I told my friend, Elvis, I find women who smoke fascinating. It’s the way the cigarette butt sits on their lips, the way they blow the smoke, it’s a sexy scene, believe me. Certain things can never be explained. It’s like looking at pornography, minus that moment of release when whatever you’ve been looking at explosively becomes absurd. There are lots of reasons cigarettes are different from vaginas, but that’s one nobody ever talks about.
I would definitely kiss one, but I would never marry one—not the vagina, the smoker. My mother wouldn’t approve is my excuse. Truth is cigarettes are expensive, and my mother really wouldn’t approve.
I am at Mwenda’s, at the corner of Utalii Street. I am here to people-watch, perched nicely at the bar counter with Ryan, the bartender. It is here that I have advised women to dump boyfriends; watched others cry over being ghosted, and seen that desperate empty look in men’s eyes when they find the bottom of the bottle is always dry. They always go crazy. Why not? What not many people know is that Mwenda’s is not its full name. They left out the “wazimu” part. For marketing reasons.
Ryan recommends that I try the “mugash”. I am a city boy, on a budget, and anything that can short-circuit my brain is gently encouraged. Mugash is lethal. Whiskey, vodka, tequilla, gin. Equal parts. It’s also cheap. Money is not everything. They tell you that when you’re little and you believe it. Then you grow a little older and you don’t believe it. They’re right. Money is not everything. But what they don’t tell you is that everything is money.
The mugash hits my lungs like oxygen passing through the crease of a fat lip after a fight. If I have two of these, I will start spilling secrets of the revolution. My fear of heights does not restrain me from climbing the cliffs of my most vulnerable thoughts. I experience slight existential sobriety, where the alcohol gives you a clarity life couldn’t: needing closeness and freedom at the same time; that zone where economic policies are written, or you know, decisions to get married. What is happiness? It’s a moment before you need more happiness. In vino, veritas.

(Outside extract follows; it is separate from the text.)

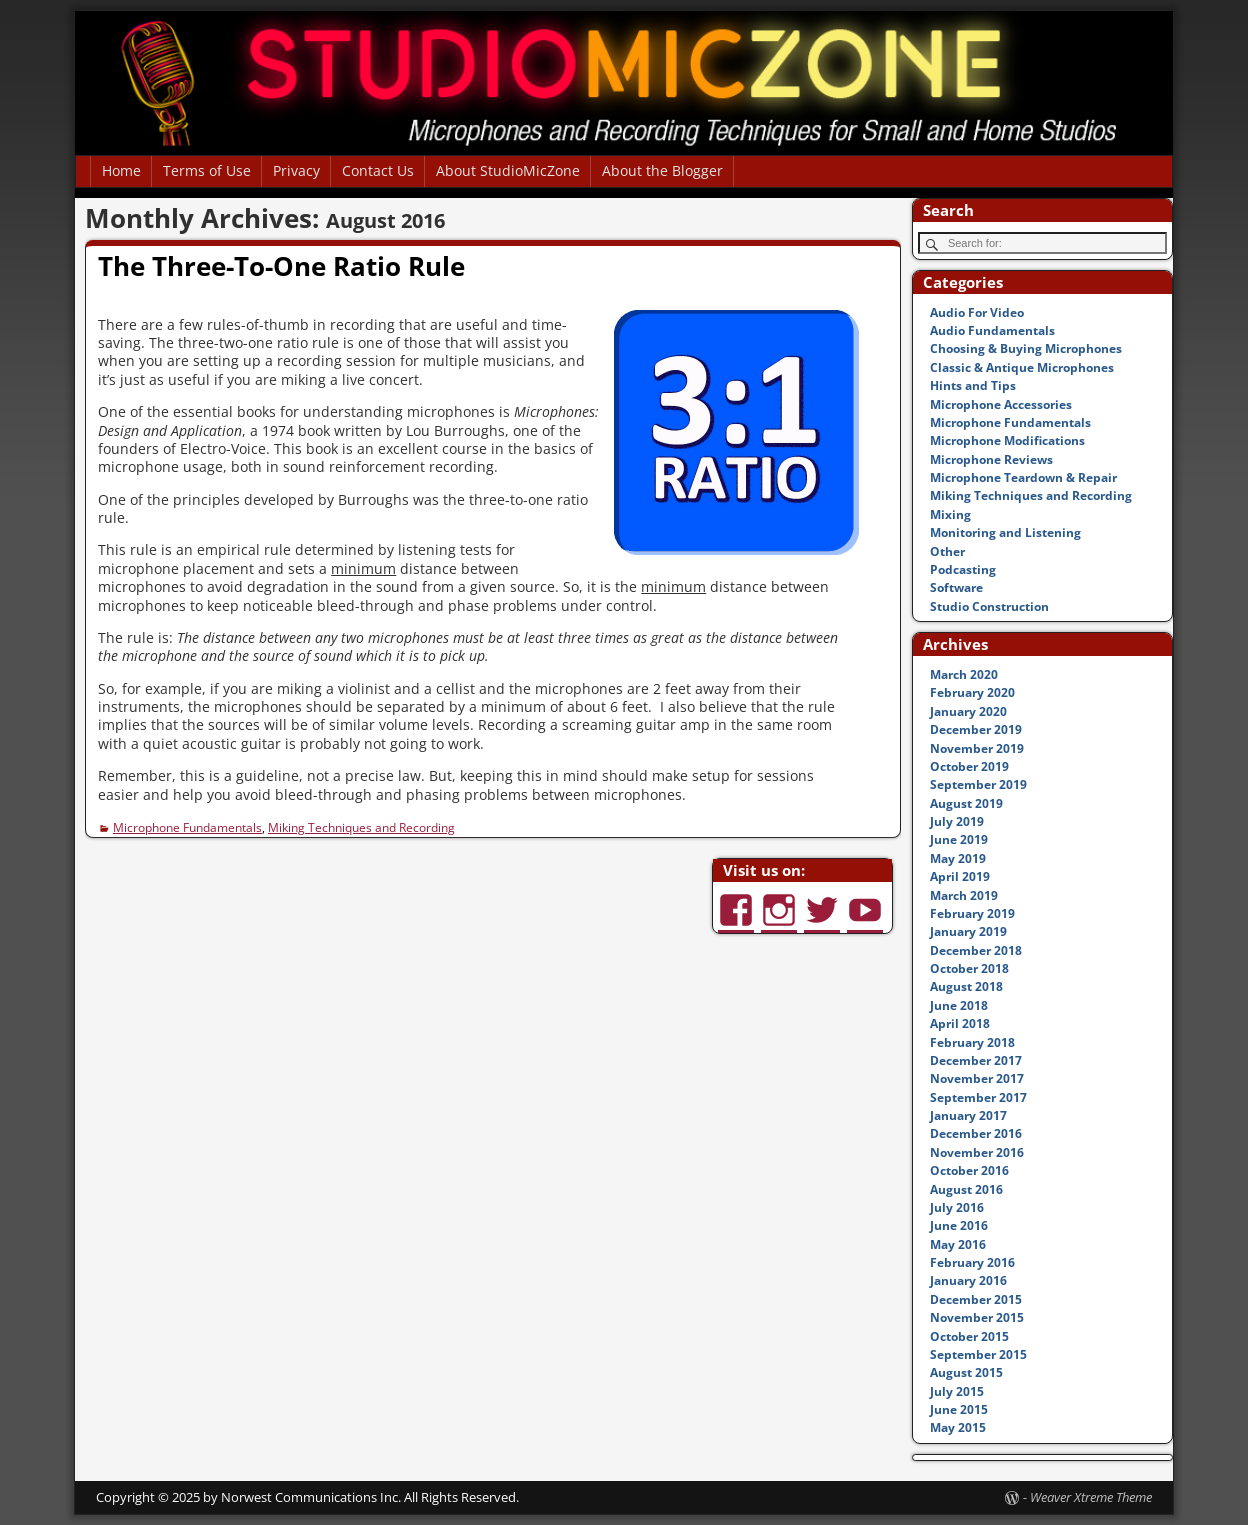 Image resolution: width=1248 pixels, height=1525 pixels. What do you see at coordinates (969, 968) in the screenshot?
I see `October 2018` at bounding box center [969, 968].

The smoker lady and Ryan are engaged in a Mexican standoff. She wants a lighter. He says a lighter is 100 bob. I say nothing because I am tall, dark and broke. Plus, I have a strict policy of keeping my day times out of my nights, and vice versa. Like nearly everyone else here, she’s from someplace else, and she has a story. She speaks like a pirate with Stage 4 throat cancer. Her lips are charred with smoke and beer and a certain knowledge. The touch of her hand fills me with a wild loneliness. She pretends not to see me; I pretend not to have been seen.

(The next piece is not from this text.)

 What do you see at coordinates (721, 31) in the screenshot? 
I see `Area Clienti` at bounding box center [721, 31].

I throw my eyes around the bar. That one could—and would—kick my ass, should my ass be in need of kicking. You know how it is. There is something in the nature of man that encourages him to pick a fight with other men for no reason. There is also something in the laws of man which prohibits him from picking a fight with other men for no reason. The nature of man always trumps the laws of man. I am a man. I can probably take the Smirnoff “lite” city boy. Easy. I can take that lightskinned one too at the corner. I can probably take that stronzo over there, that big one with a box haircut if I catch him unawares. Otherwise, I’m dead. That may sound like self-deprecation. It’s not. It’s self-awareness.
I have to get back to my drink now. The only way to appreciate the present is to pretend it’s already past. I got that from a book. I read something else too: The gods envy us, they envy us because we’re mortal. I jump from the cliff of my thoughts. It’s dark in there. I look around the bar one more time. Billy Joel’s line hits like a motherfucker. We are all sharing a drink called loneliness, but it’s better than drinking alone.